The aide-de-camp came in. He was splashed from head to foot in witness of the fury with which he had ridden, his hair was caked with dust and his face haggard. But he carried himself with soldierly uprightness, and his speech was brisk. He repeated what Tremayne had already stated, with some few additional details.
"This wretched fellow sent Lord Wellington a letter dictated from his bed, in which he swore that the duel was forced upon him, and that his honour allowed him no alternative. I don't think any feature of the case has so deeply angered Lord Wellington as this stupid plea. He mentioned that when Sir John Moore was at Herrerias, in the course of his retreat upon Corunna, he sent forward instructions for the leading division to halt at Lugo, where he designed to deliver battle if the enemy would accept it.

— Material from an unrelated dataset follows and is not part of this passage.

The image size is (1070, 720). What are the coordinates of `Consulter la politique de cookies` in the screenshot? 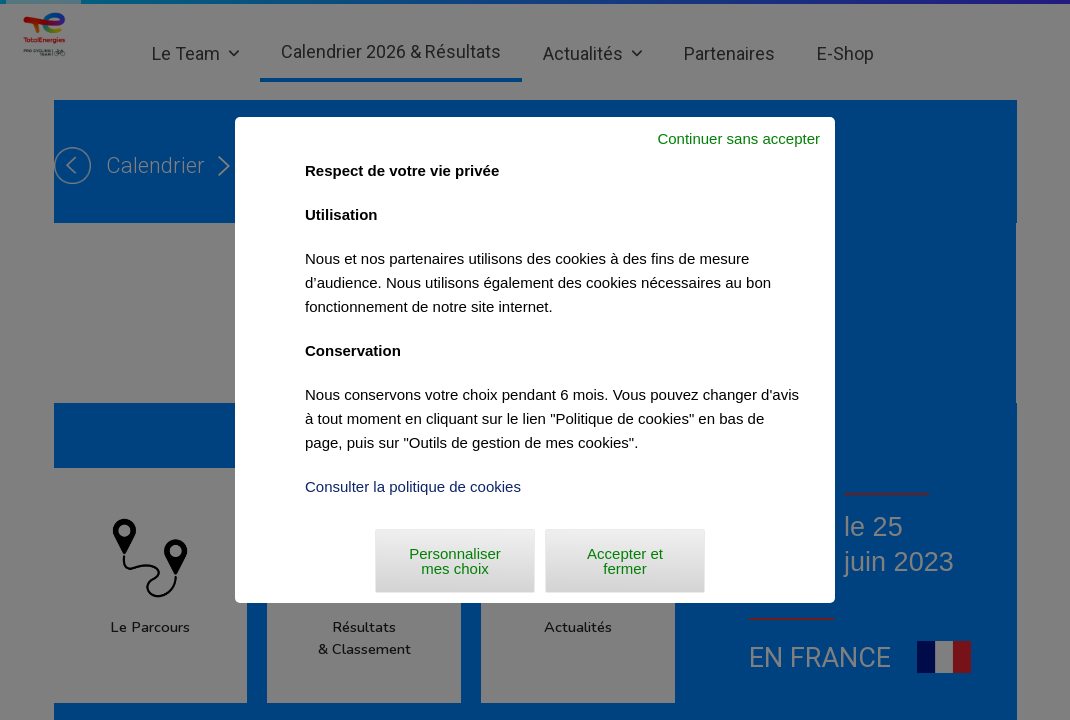 It's located at (413, 486).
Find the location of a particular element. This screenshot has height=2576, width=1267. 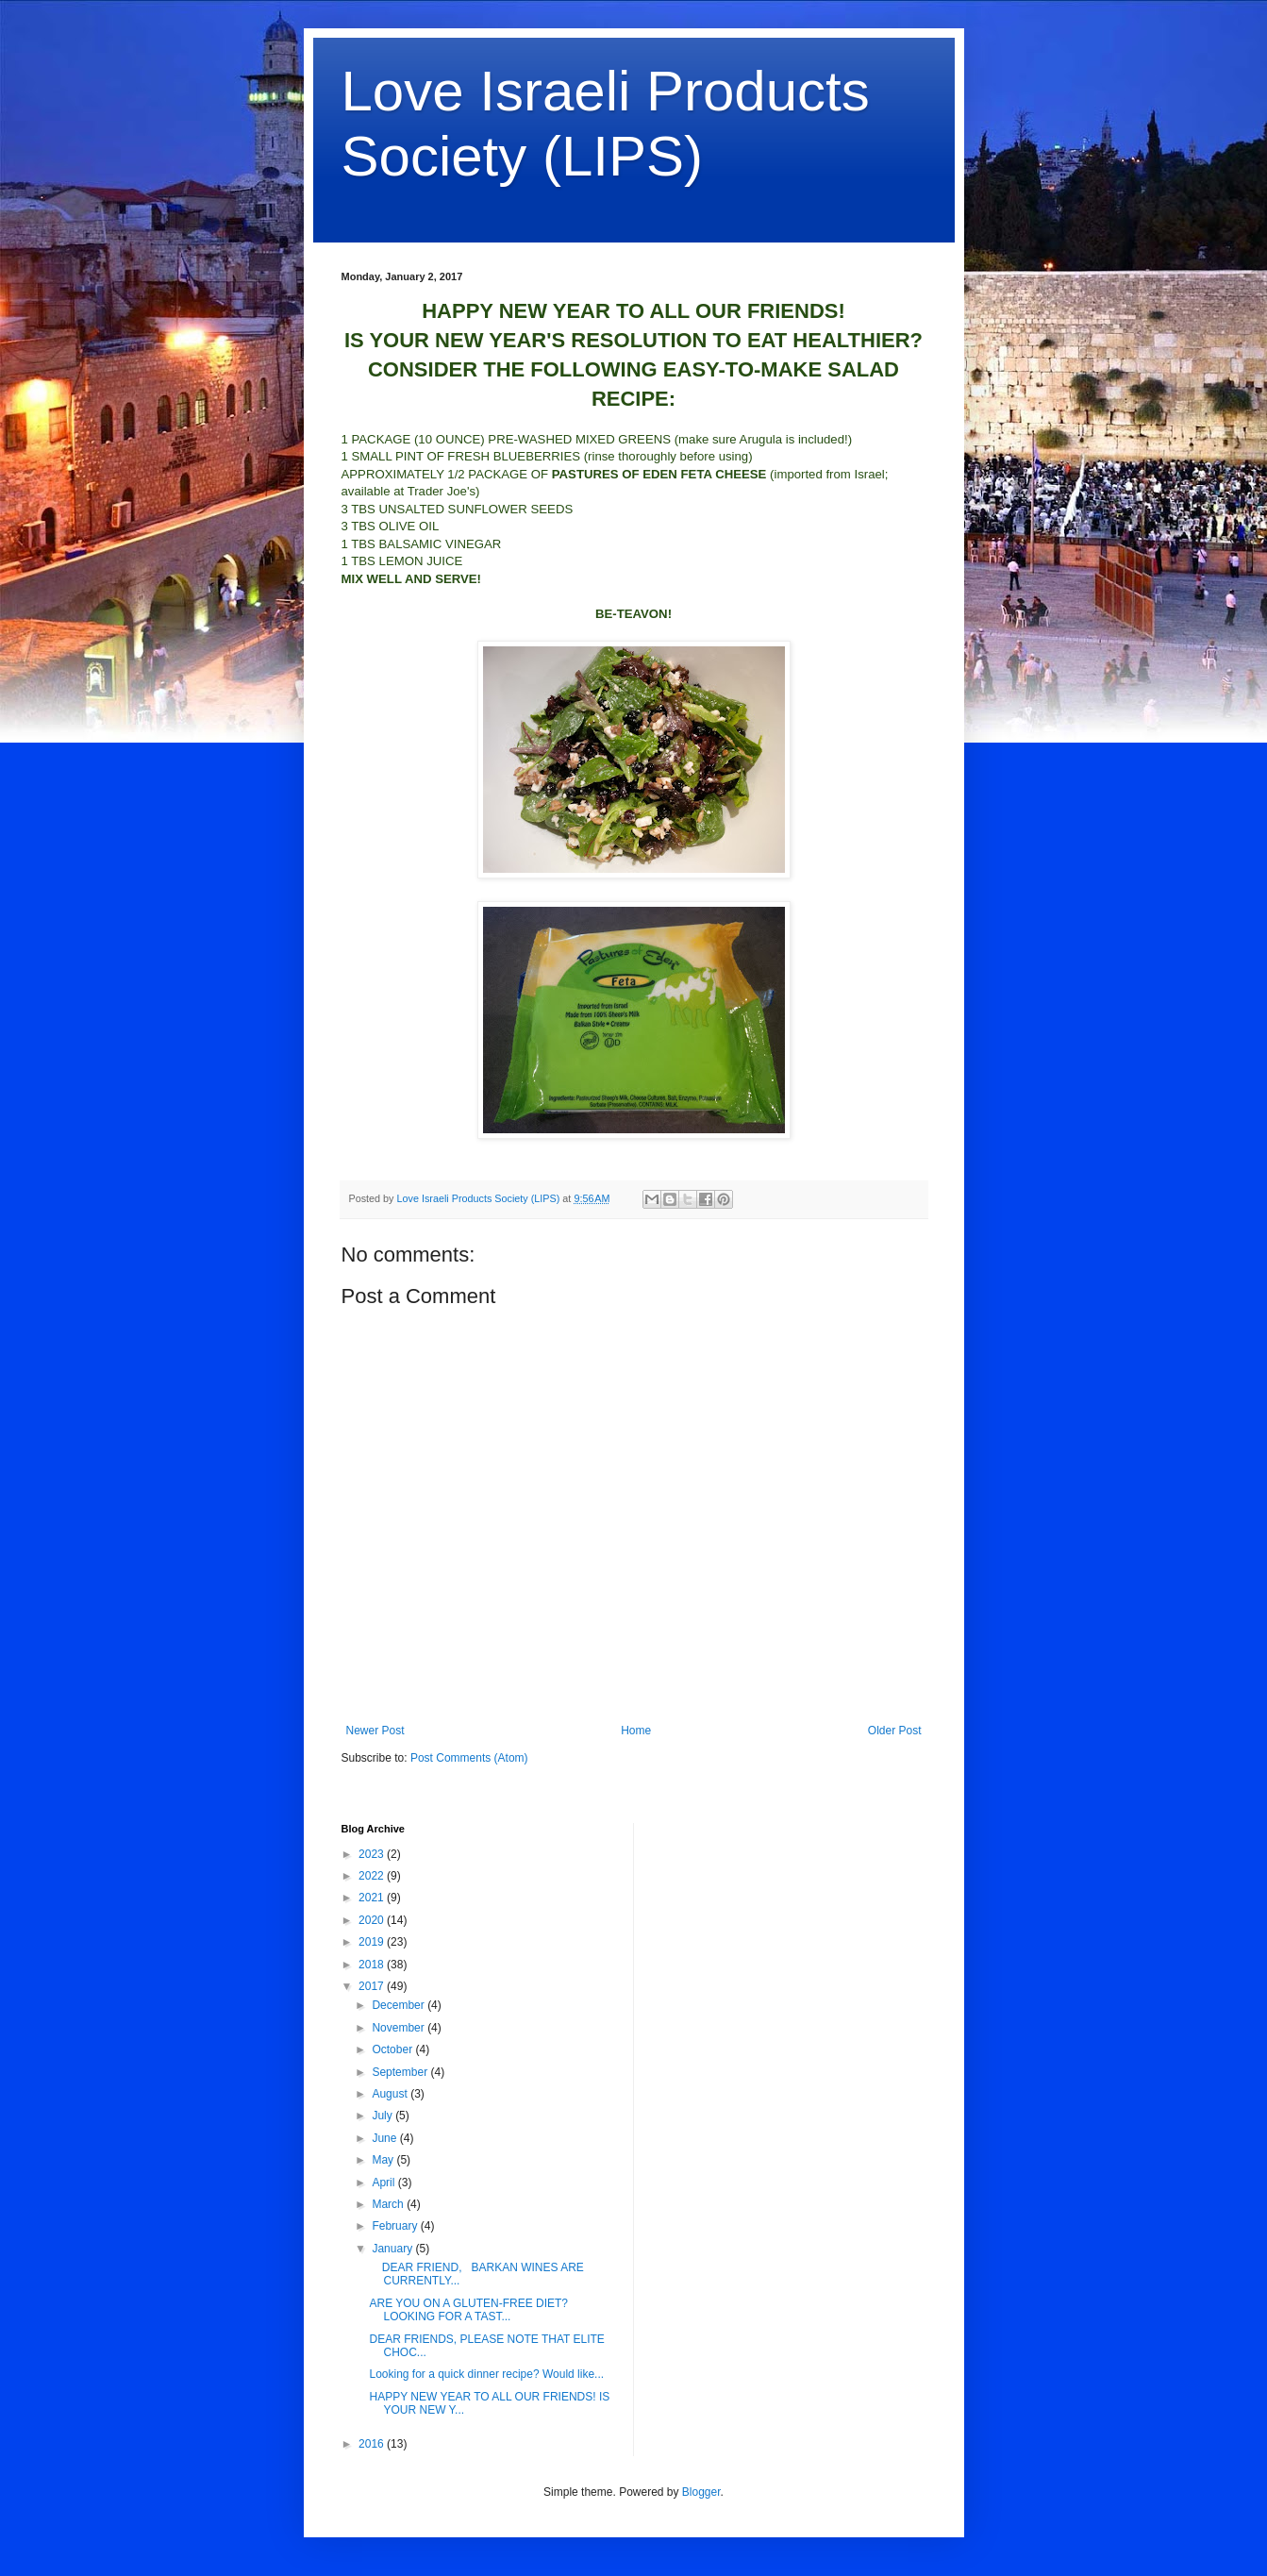 March is located at coordinates (389, 2204).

That dispatch was carried to Sir David Baird by one of Sir John's aides, but Sir David forwarded it by the hand of a trooper who got drunk and lost it. That, says Lord Wellington, is the only parallel, so far as he is aware, of the present case, with this difference, that whilst a common trooper might so far fail to appreciate the importance of his mission, no such lack of appreciation can excuse Captain Garfield."
"I am glad of that," said Sir Terence, who had been bristling. "For a moment I imagined that it was to be implied I had been as indiscreet in my choice of a messenger as Sir David Baird."

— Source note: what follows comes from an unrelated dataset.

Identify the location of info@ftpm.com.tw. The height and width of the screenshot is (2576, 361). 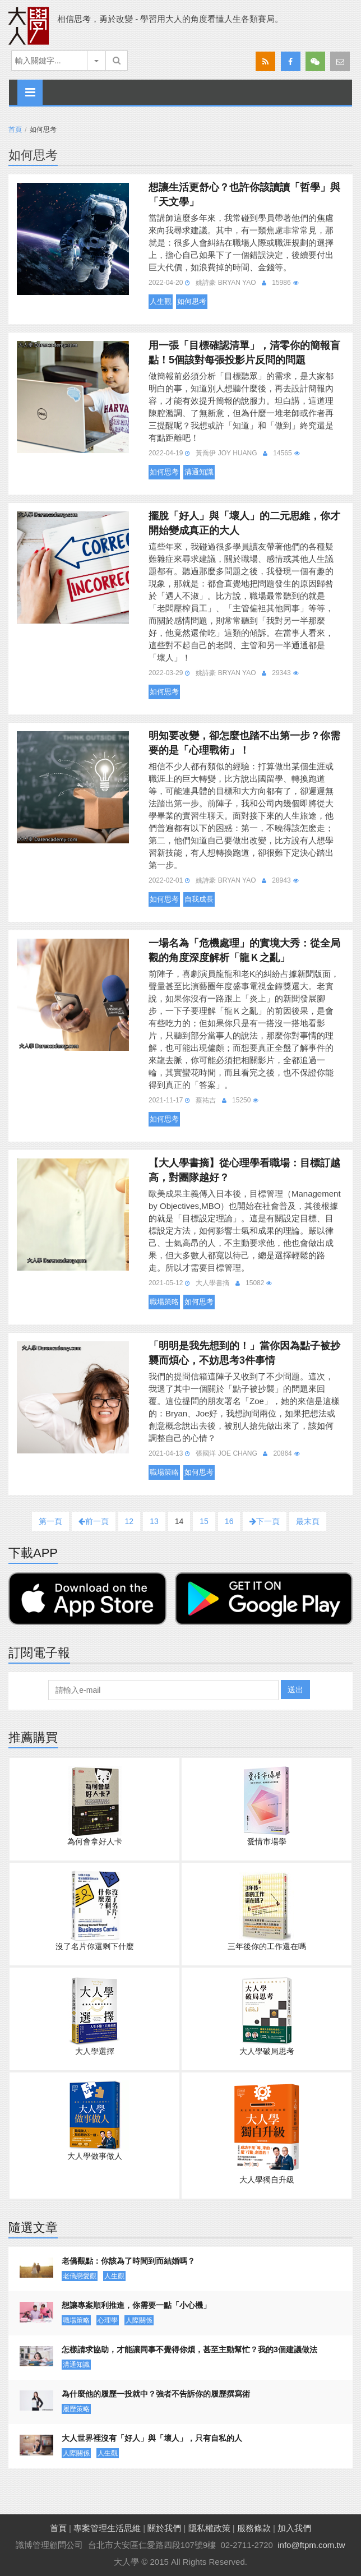 (311, 2545).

"No, no, Sir Terence. I merely repeated Lord Wellington's words that you may realise how deeply angered he is. If Garfield recovers from his wound he will be tried by court-martial. He is under open arrest meanwhile, as is his opponent in the duel—a Major Sykes of the 23rd Dragoons. That they will both be broke is beyond doubt. But that is not all. This affair, which might have had such grave consequences, coming so soon upon the heels of Major Berkeley's business, has driven Lord Wellington to a step regarding which this letter will instruct you."
Sir Terence broke the seal. The letter, penned by a secretary, but bearing Wellington's own signature, ran as follows:
"The bearer, Captain Stanhope, will inform you of the particulars of this disgraceful business of Captain Garfield's. The affair following so soon upon that of Major Berkeley has determined me to make it clearly understood to the officers in his Majesty's service that they have been sent to the Peninsula to fight the French and not each other or members of the civilian population. While this campaign continues, and as long as I am in charge of it, I am determined not to suffer upon any plea whatever the abominable practice of duelling among those under my command. I desire you to publish this immediately in general orders, enjoining upon officers of all ranks without exception the necessity to postpone the settlement of private quarrels at least until the close of this campaign. And to add force to this injunction you will make it known that any infringement of this order will be considered as a capital offence; that any officer hereafter either sending or accepting a challenge will, if found guilty by a general court-martial, be immediately shot."